RIPs make life a lot easier, though you can get away with simple stuff with something like Ghostscript.
Whereabouts in the UK are you?
PM me for details.
Wasatch isn't available for Mac OSX, not problem, I don't need Wasatch then.
"Ghostscript is a postscript interpreter, you need Ghostview to open it and print. That's all you can do." So why should I install it on my Mac OSX, if it does nothing.

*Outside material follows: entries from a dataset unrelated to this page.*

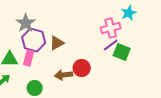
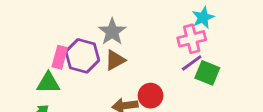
cyan star: (129, 13) -> (203, 18), moved
gray star: (26, 23) -> (112, 32), moved
pink rectangle: (29, 58) -> (60, 57), moved

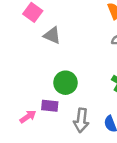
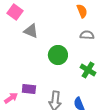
green circle: (65, 83) -> (58, 55), moved

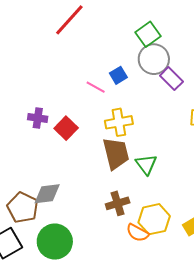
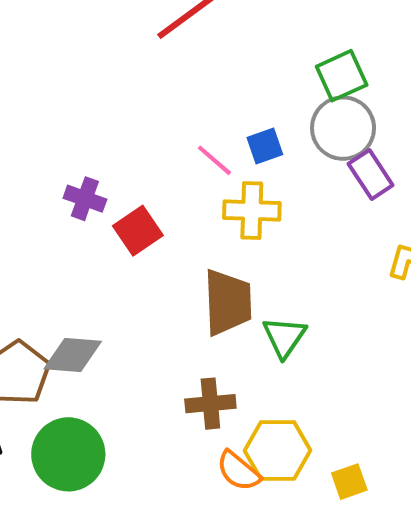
yellow cross: (119, 122) -> (252, 210), moved

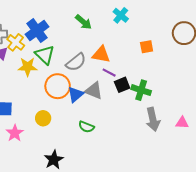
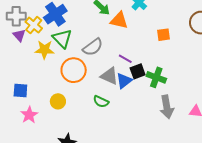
orange triangle: (101, 54) -> (119, 20), moved
blue triangle: (76, 94) -> (124, 81), moved
green semicircle: (86, 127) -> (101, 102), moved

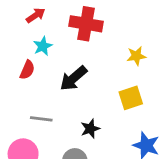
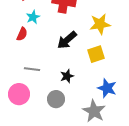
yellow star: (136, 56) -> (100, 24), size x1.5
black arrow: (73, 78) -> (67, 40), moved

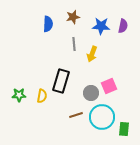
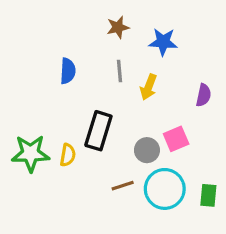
blue semicircle: (48, 24) -> (68, 71), moved
purple semicircle: (123, 26) -> (204, 95), moved
green star: (19, 95) -> (31, 153), size x1.6
green rectangle: (124, 129) -> (208, 195), moved

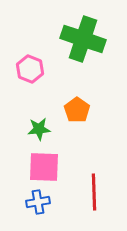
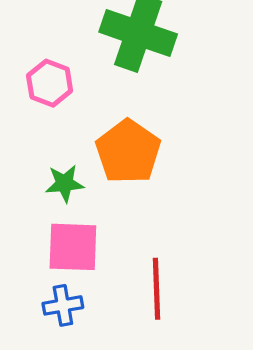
orange pentagon: (77, 110) -> (128, 152), size x1.5

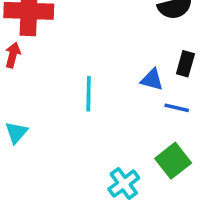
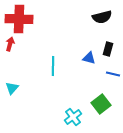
blue line: (177, 108) -> (113, 74), moved

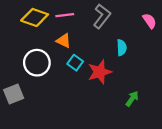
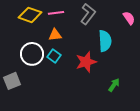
orange triangle: (64, 41) -> (55, 35), turned -32
cyan semicircle: (122, 48) -> (105, 41), size x1.5
cyan square: (75, 63) -> (54, 56), moved

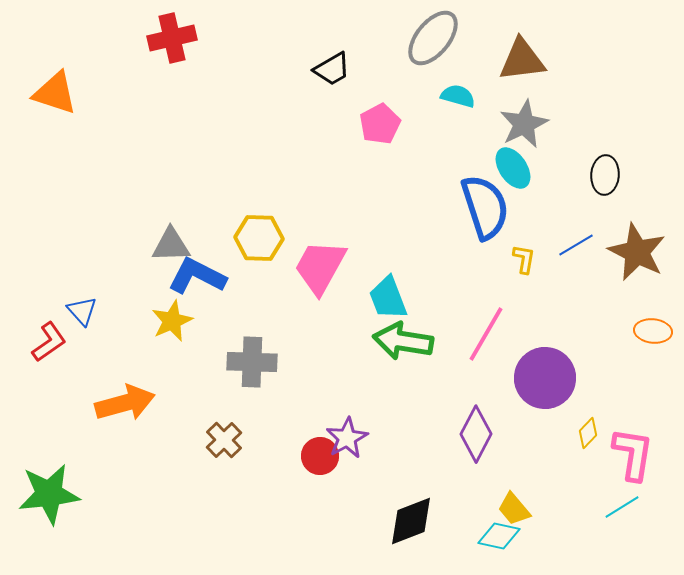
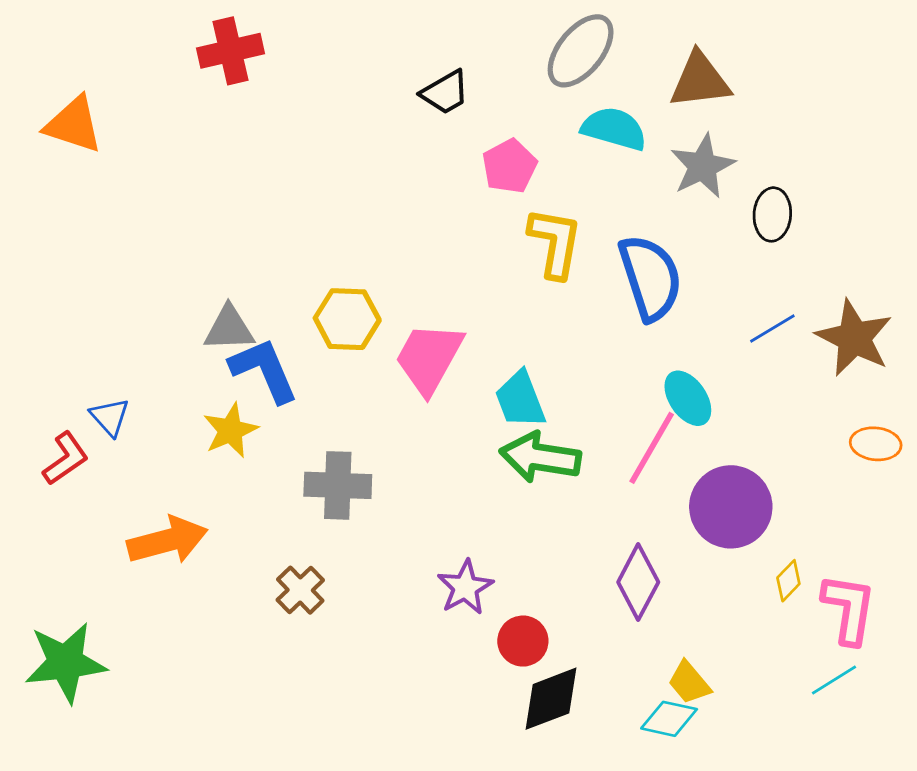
cyan semicircle: (458, 96) -> (614, 129), size x1.4
cyan ellipse: (513, 168) -> (688, 398), moved
black ellipse: (605, 175) -> (772, 214), moved
yellow L-shape: (524, 259) -> (555, 243), moved, size x1.8
blue L-shape: (197, 276) -> (264, 370), turned 40
red circle: (320, 456) -> (523, 641), moved

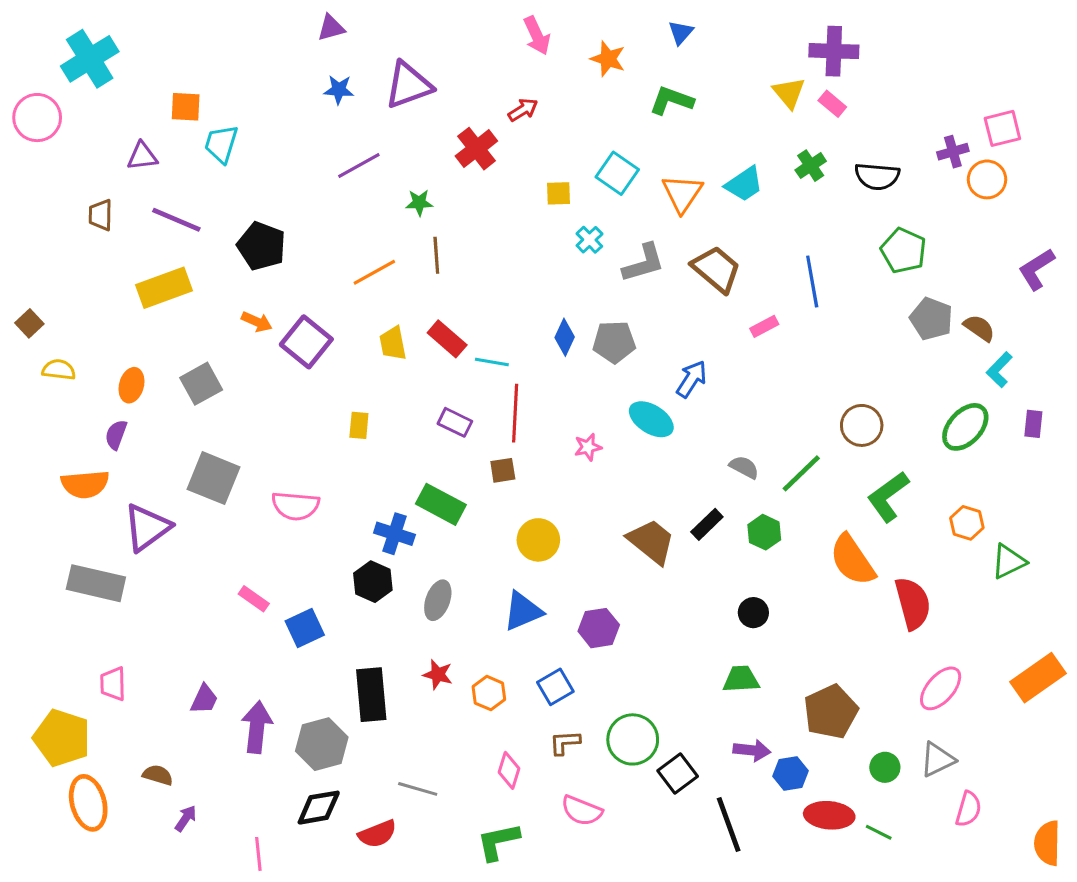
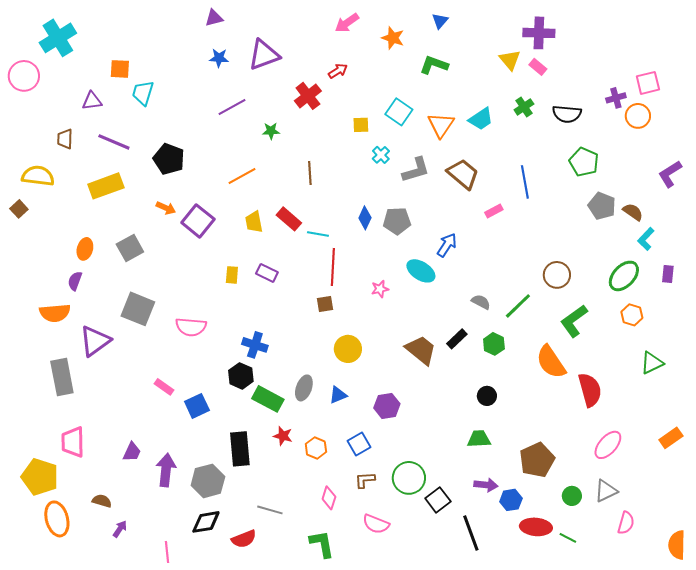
pink arrow: (537, 36) -> (347, 23), turned 80
brown line: (436, 255) -> (310, 173), moved
yellow semicircle: (59, 370) -> (38, 176), moved, size x1.5
purple rectangle: (455, 422) -> (267, 273), moved
green rectangle: (441, 504) -> (268, 399), moved
orange hexagon: (967, 523) -> (632, 315), moved
gray rectangle: (96, 583) -> (62, 377), turned 66
gray ellipse: (438, 600) -> (304, 388), moved
blue triangle: (523, 611) -> (338, 395), size x0.7
orange rectangle: (1038, 678) -> (671, 438), size x0.7
pink trapezoid: (113, 684) -> (73, 442), size x1.4
green L-shape: (498, 842) -> (322, 544), turned 92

I'm happy to spend £1300 on an Epson 5400 A2 inkjet printer, but if it isn't capable of colour separating, vector format documents like Adobe Illustrator, and pixel based docs like Photoshop, that I can then expose onto a screen, what's the point.
OK.
If you have a postscript printer, and that can mean a virtual print-to-file printer like the Adobe Postscript printer in Illustrator, then you can produce a postscript file. That will hold halftone details and trapping.
To print that to film you need a postscript interpreter, Wasatch or Ghostscript are two examples.
open the postscript file in a RIP programme, Ghostview will do that or Wasatch, you can preview the file.
Ghostview will then offer a print via the Mac driver, the black will be composed of CMYK, that's all it does, Wasatch on the other hand allows you to rotate the image, crop bits out of it, scale it and nest it up on the film before printing.
Wasatch costs and GS doesn't, I think that Wasatch is really good compared to the competition and I sell it, other people are used to their RIP and get along fine.
It's a matter of what you need and what you can do with the tools in future.
Thanks Dave,
I'm making enquires for an iProof RIP for the Mac, but I'd be interested in getting some consumables from you, if I go for the inkjet system.